** What you should do **
For this exercise, repeat exactly the lines below starting at the line holding "ad been done" and ending at the line holding "England’s best and worst roads", both included, with no extra lines and no pictures.

** Records for the task **

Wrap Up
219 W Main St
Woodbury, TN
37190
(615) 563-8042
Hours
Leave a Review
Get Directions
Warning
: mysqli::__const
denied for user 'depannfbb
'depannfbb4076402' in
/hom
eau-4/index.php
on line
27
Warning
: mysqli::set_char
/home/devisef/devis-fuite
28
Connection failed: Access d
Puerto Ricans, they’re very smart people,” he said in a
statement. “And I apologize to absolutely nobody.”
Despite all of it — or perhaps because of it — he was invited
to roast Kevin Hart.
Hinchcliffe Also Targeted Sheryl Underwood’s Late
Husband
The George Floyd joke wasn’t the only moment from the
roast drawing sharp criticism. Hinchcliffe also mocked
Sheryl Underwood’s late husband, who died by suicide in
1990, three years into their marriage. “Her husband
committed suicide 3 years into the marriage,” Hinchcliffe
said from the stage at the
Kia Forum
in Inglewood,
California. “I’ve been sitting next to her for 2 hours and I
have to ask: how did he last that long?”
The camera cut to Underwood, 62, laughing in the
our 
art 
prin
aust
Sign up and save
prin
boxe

* * *

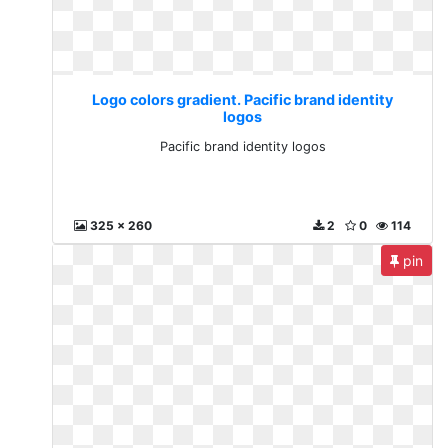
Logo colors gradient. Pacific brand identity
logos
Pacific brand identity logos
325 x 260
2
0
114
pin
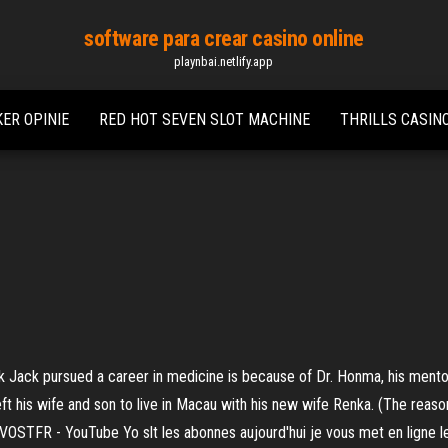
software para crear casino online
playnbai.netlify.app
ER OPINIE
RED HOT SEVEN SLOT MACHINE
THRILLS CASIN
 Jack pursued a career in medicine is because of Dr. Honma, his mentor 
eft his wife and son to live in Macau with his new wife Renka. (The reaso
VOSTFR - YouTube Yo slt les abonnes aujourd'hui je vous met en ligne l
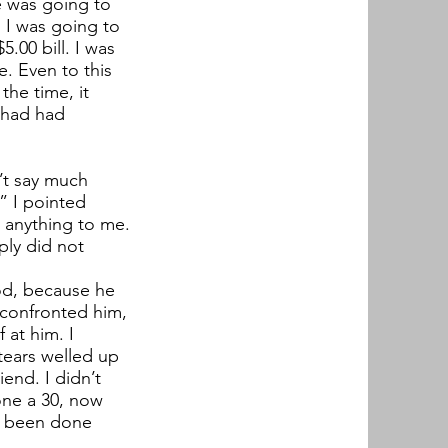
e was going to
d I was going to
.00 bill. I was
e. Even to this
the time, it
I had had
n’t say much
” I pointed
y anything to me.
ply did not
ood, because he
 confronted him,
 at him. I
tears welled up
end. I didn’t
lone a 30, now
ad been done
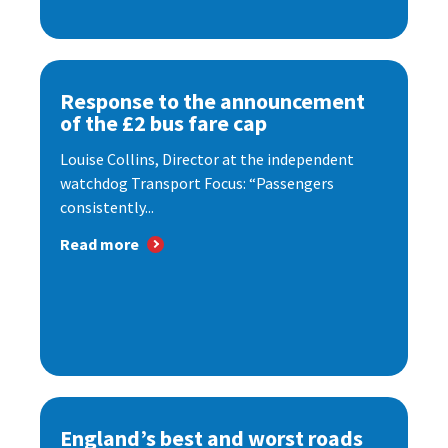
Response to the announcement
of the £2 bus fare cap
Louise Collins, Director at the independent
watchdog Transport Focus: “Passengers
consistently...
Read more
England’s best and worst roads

** Response below **
ad been done
Response to the announcement
of the £2 bus fare cap
Louise Collins, Director at the independent
watchdog Transport Focus: “Passengers
consistently...
Read more
England’s best and worst roads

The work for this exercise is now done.